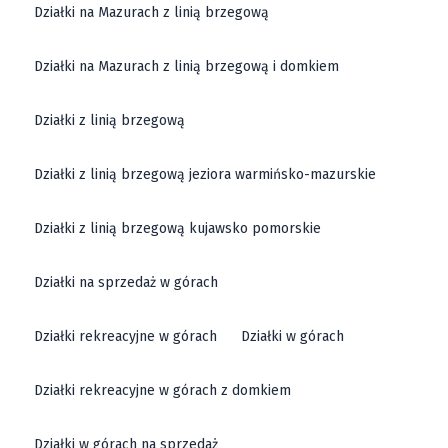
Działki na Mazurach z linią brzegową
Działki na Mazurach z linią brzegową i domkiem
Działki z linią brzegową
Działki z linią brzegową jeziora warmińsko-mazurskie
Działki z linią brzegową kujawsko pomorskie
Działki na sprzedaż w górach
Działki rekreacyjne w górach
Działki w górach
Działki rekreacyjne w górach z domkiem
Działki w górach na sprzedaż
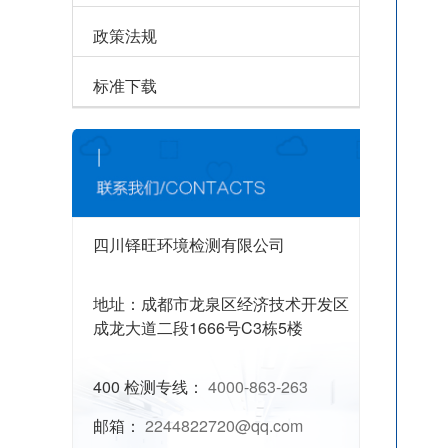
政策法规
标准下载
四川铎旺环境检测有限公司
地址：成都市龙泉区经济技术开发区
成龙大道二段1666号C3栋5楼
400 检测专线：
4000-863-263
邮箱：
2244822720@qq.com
+ + +
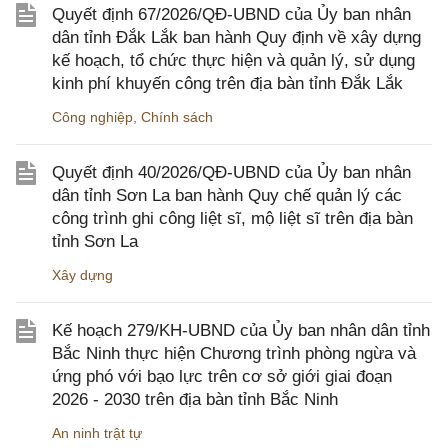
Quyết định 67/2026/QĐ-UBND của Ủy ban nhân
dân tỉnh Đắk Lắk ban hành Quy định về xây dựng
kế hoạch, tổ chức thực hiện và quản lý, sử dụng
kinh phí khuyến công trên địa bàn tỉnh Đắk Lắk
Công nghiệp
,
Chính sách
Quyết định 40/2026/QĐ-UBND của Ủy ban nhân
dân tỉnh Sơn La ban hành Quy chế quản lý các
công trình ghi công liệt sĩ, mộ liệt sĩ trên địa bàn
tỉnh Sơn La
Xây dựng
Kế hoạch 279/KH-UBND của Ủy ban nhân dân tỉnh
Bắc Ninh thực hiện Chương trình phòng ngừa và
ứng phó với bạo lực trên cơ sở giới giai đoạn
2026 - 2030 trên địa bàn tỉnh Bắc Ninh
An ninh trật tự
+ + +
Work item:
Give only the lines from the one holding "dân tỉnh Sơn La ban hành Quy chế quản lý các" through the one holding "An ninh trật tự", each restated exactly as it appears above.

Response to this exercise:
dân tỉnh Sơn La ban hành Quy chế quản lý các
công trình ghi công liệt sĩ, mộ liệt sĩ trên địa bàn
tỉnh Sơn La
Xây dựng
Kế hoạch 279/KH-UBND của Ủy ban nhân dân tỉnh
Bắc Ninh thực hiện Chương trình phòng ngừa và
ứng phó với bạo lực trên cơ sở giới giai đoạn
2026 - 2030 trên địa bàn tỉnh Bắc Ninh
An ninh trật tự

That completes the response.